Le budget de l’Université du Québec à Chicoutimi (UQAC) est amputé de 4,2 M$. La presque totalité des enveloppes destinées aux universités régionales qui lui étaient accordées a été abolie avec les nouvelles règles budgétaires publiées en juillet dernier par le gouvernement libéral.

La rectrice Nicole Bouchard n’accepte pas la décision dont elle a pu mesurer l’impact au cours des derniers jours. L’UQAC est l’université la plus touchée par cette coupe. Le manque à gagner est déjà effectif et a des impacts majeurs pour le budget 2019-2020.

« Les règles budgétaires ont été annoncées en juillet, mais on n’avait pas de chiffres. On vient de les obtenir pour chaque établissement. Pour nous, 4,2 M$, c’est la quasi-totalité de ce qu’on recevait pour le développement régional. Il nous reste une très petite portion, presque négligeable », dénonce celle qui estime que cette décision menace le développement de l’établissement.

Les enveloppes avaient été mises en place en 1999-2000 afin de compenser le surcoût d’enseignement des universités en région dû à leur petite taille, de même qu’à soutenir leur rôle régional. Le soutien permettait notamment de financer les coûts additionnels engendrés par les frais de transport lors de déplacements administratifs vers les grands centres, ainsi que pour les partenariats en région.

« On a mis sur place des partenariats et on voit disparaître ces enveloppes. En nous en privant, on porte atteinte à notre mission de développement des communautés. On porte atteinte au cœur des universités. On nous donne de plus en plus le mandat de stimuler le développement des régions. C’est une de nos trois missions. On reçoit des demandes et les attentes sont énormes. Ces enveloppes devraient plutôt être bonifiées puisqu’on nous en demande plus. Je ne ferai jamais plus avec moins. Ça prend plus pour faire plus », insiste-t-elle.

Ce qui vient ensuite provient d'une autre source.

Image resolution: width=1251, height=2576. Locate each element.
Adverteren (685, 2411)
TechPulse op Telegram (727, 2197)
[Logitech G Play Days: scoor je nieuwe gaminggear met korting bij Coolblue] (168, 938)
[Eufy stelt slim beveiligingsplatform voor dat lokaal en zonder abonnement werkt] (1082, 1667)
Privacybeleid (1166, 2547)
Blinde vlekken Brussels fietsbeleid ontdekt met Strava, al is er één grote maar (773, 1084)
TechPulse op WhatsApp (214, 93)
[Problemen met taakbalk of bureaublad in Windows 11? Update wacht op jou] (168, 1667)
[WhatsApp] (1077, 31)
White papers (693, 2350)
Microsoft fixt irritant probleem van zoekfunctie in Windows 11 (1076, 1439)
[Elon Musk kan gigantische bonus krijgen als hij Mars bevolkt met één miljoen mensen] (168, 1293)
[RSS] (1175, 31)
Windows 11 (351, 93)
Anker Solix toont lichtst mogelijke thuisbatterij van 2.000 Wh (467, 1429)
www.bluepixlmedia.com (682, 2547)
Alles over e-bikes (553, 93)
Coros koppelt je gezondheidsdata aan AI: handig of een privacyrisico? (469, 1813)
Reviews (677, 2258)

Nicole Bouchard écarte la possibilité d’imposer des coupes financières à l’organisation. « De telles actions replongeraient notre organisation dans un climat d’austérité qui aurait des répercussions. Nous n’irons pas là. On ne perdra pas cette bataille. On ne reculera pas. »

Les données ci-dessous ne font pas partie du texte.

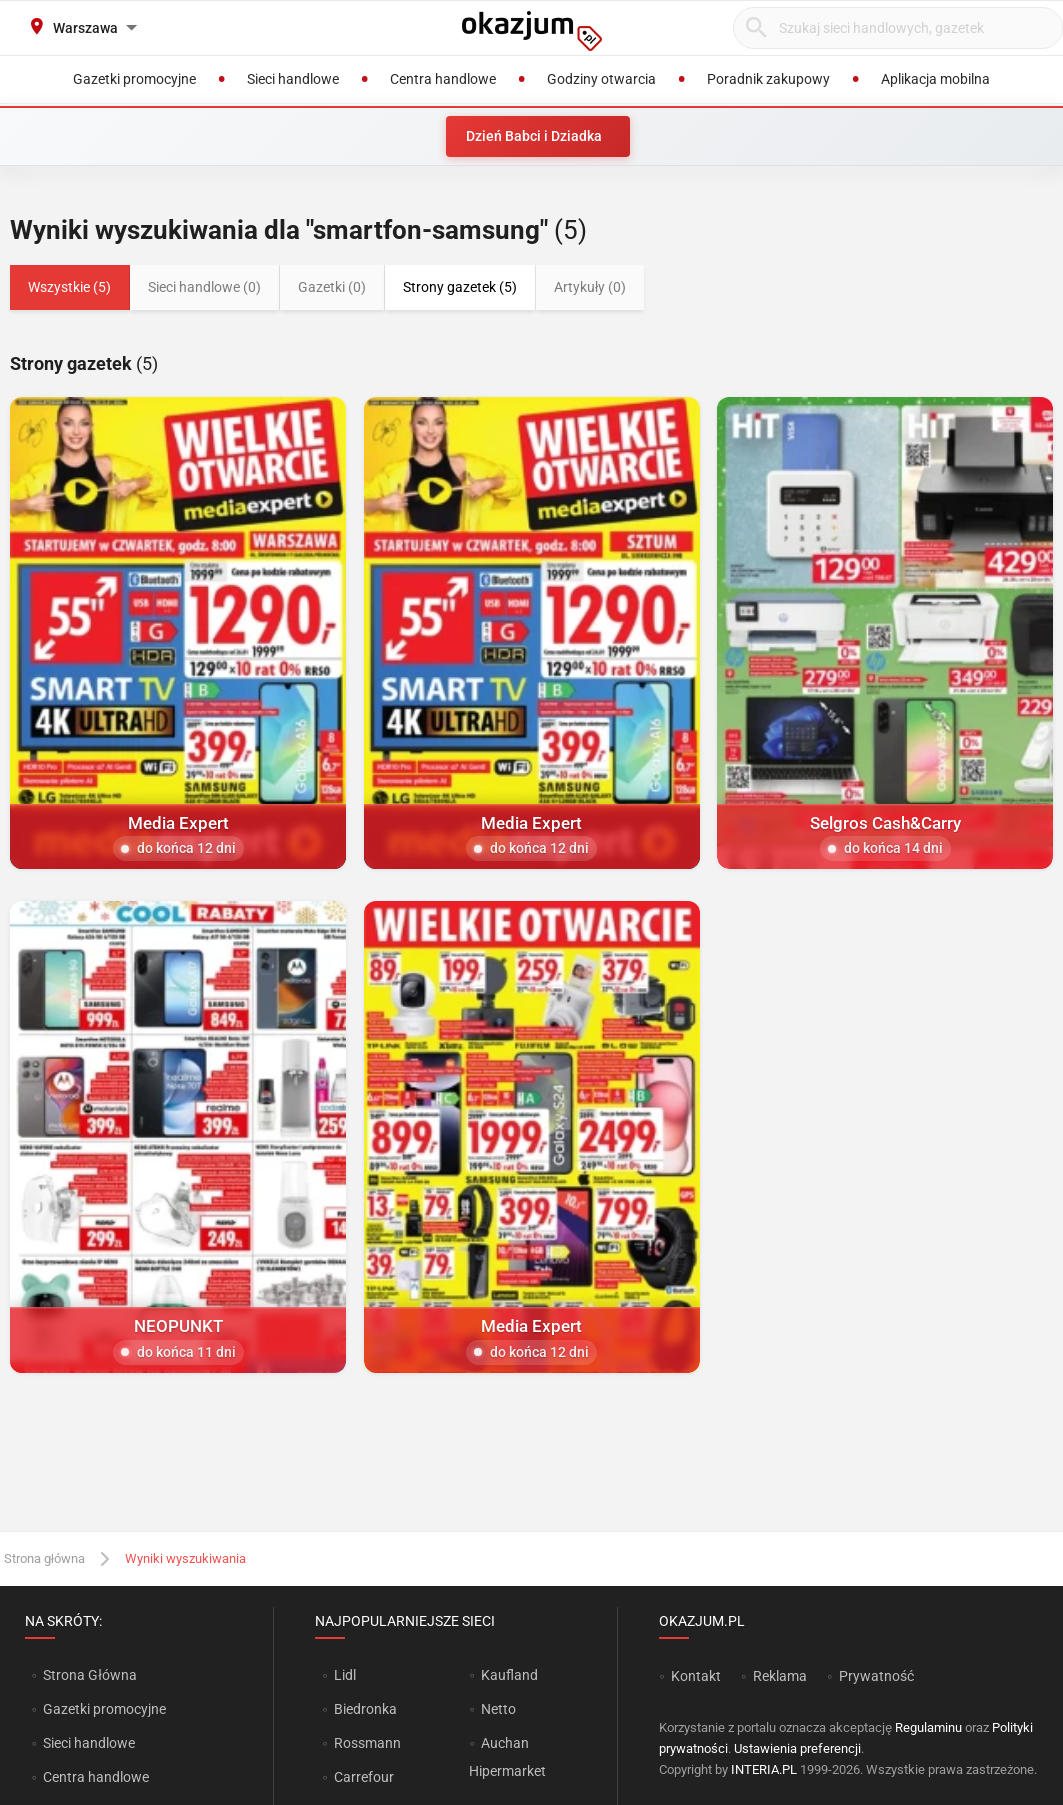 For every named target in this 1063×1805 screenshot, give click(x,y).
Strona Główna (89, 1675)
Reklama (780, 1676)
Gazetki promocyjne (104, 1709)
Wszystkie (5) (69, 287)
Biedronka (365, 1709)
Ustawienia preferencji (797, 1748)
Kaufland (509, 1675)
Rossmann (367, 1743)
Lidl (345, 1675)
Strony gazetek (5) (460, 287)
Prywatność (876, 1676)
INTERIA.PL (764, 1769)
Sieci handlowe (89, 1743)
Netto (498, 1709)
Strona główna (44, 1558)
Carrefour (364, 1777)
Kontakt (696, 1676)
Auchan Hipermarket (507, 1757)
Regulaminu (928, 1727)
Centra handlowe (96, 1777)
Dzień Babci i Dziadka (534, 136) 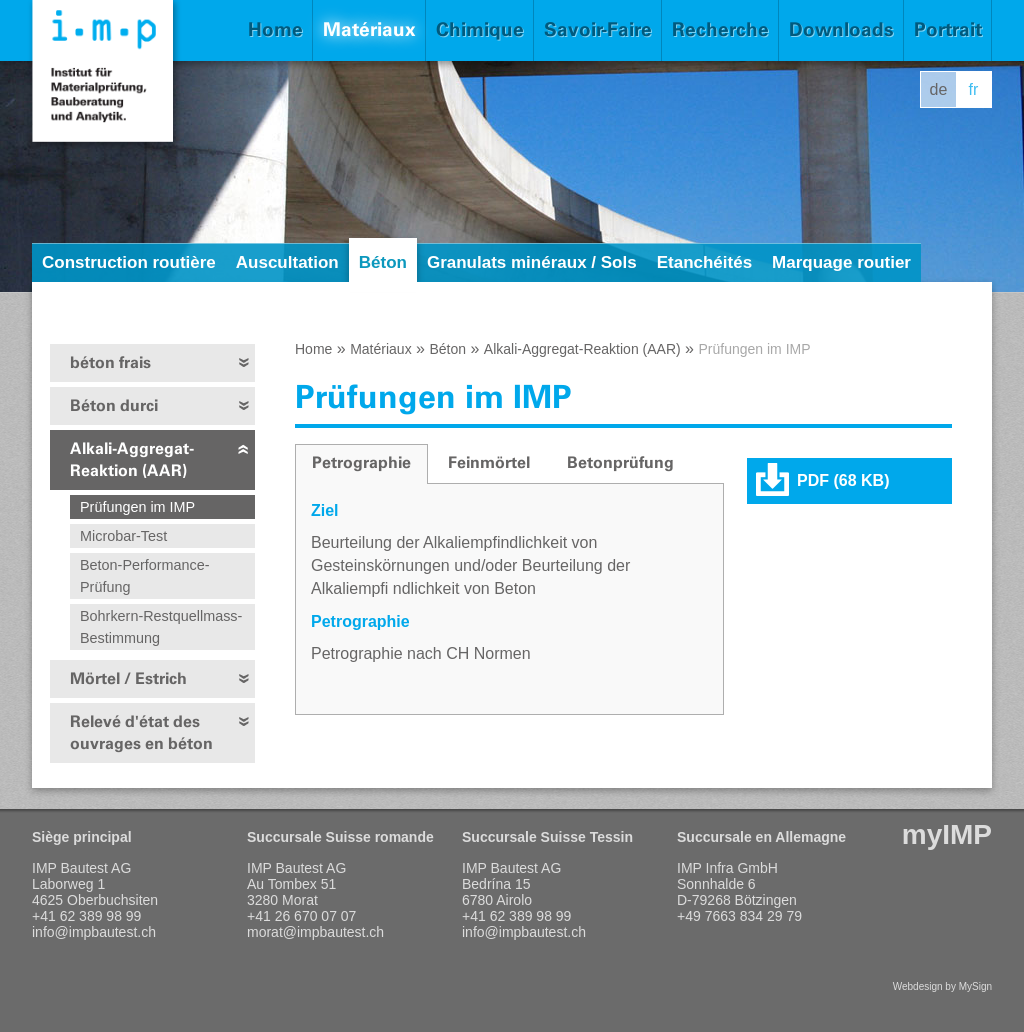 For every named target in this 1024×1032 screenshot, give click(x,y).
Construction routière (129, 262)
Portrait (948, 29)
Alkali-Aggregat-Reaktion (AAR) (132, 459)
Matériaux (369, 29)
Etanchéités (704, 262)
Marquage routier (841, 262)
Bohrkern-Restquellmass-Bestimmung (161, 627)
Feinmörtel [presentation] (489, 462)
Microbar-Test (123, 536)
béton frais (110, 362)
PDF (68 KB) (843, 480)
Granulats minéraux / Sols (532, 262)
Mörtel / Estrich (128, 678)
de (939, 89)
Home (275, 29)
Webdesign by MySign (942, 986)
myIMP (947, 834)
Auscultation (287, 262)
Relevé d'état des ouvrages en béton (141, 732)
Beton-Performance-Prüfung (145, 576)
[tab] (361, 464)
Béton (383, 262)
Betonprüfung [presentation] (620, 462)
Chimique (480, 29)
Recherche (720, 29)
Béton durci (114, 405)
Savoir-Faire (598, 29)
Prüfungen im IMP (137, 507)
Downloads (841, 29)
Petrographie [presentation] (361, 462)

La rectrice a déjà interpellé le nouveau ministre de l’Éducation et de l’Enseignement supérieur, Jean-François Roberge. « La bonne nouvelle, c’est qu’il y a un nouveau gouvernement et que dès le premier contact avec le responsable du bureau du ministre, on a senti énormément d’ouverture, une main tendue. »

Une rencontre avec le ministre Roberge est prévue avant le congé des Fêtes.

« Nous avons bon espoir que cette situation se verra régularisée dans les meilleurs délais et soyez assurés que, dans le cas contraire, nous verrons à tout mettre en œuvre pour corriger cette anomalie dans la mise en place de la nouvelle formule de financement. »

L’UQAC voit son budget amputé de 4,2M$.

Réactions

Sylvain Gaudreault juge l’abolition des enveloppes destinées aux universités en région complètement inacceptable. Le député de Jonquière à l’Assemblée nationale affirme que le ministre de l’Éducation et de l’Enseignement supérieur doit rapidement corriger le tir.

« Le ministre doit tout de suite annoncer qu’il va corriger cette décision inqualifiable des libéraux et il faut que ce soit confirmé dans la mise à jour budgétaire du ministre des Finances Éric Girard la semaine prochaine. Ils ont une belle occasion à saisir. »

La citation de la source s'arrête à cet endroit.